EXERCISE INSTRUCTIONS:
Return, from the data that follows, each line that holds the word "Kendaraan".

DATASET EXTRACT:
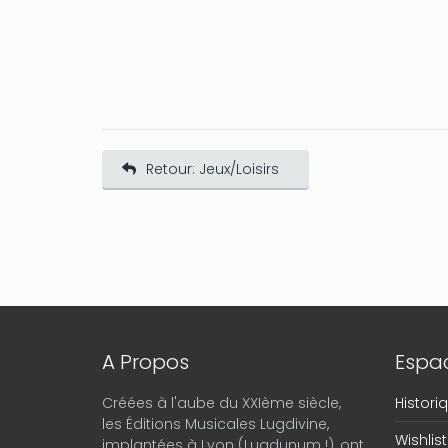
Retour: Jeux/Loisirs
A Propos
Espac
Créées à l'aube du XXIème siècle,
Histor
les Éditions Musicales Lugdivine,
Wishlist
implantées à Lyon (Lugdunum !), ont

--

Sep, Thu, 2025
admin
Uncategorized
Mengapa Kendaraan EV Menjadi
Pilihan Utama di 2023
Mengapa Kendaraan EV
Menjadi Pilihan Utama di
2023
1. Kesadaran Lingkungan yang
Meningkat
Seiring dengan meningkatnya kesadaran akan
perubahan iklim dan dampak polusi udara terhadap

---

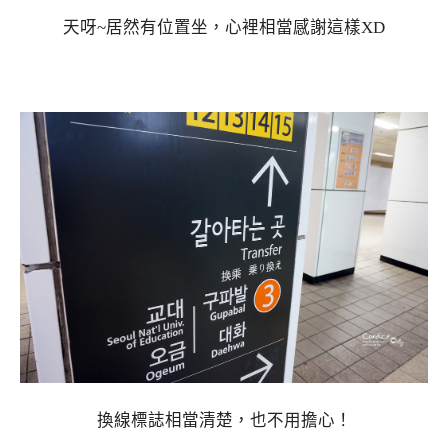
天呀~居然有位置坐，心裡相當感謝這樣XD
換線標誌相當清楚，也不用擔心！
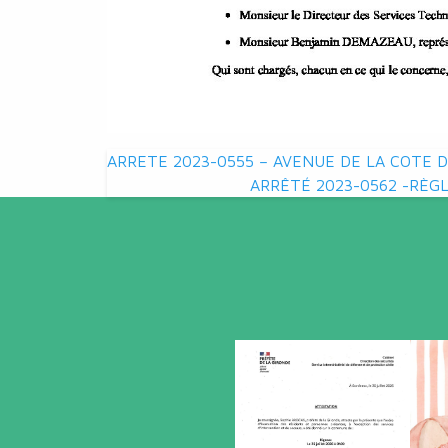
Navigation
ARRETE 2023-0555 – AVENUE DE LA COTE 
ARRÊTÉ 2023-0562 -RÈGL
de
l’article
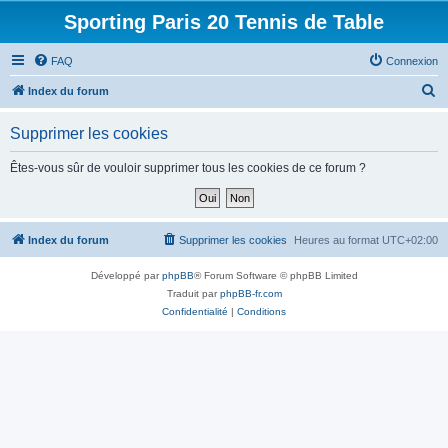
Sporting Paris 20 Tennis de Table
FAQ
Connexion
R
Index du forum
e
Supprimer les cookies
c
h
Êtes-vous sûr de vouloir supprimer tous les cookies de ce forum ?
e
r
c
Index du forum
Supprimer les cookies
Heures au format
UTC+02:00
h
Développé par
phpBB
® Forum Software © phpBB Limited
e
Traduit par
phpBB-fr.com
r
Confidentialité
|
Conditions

FINAL ANSWER:
Mengapa Kendaraan EV Menjadi
Mengapa Kendaraan EV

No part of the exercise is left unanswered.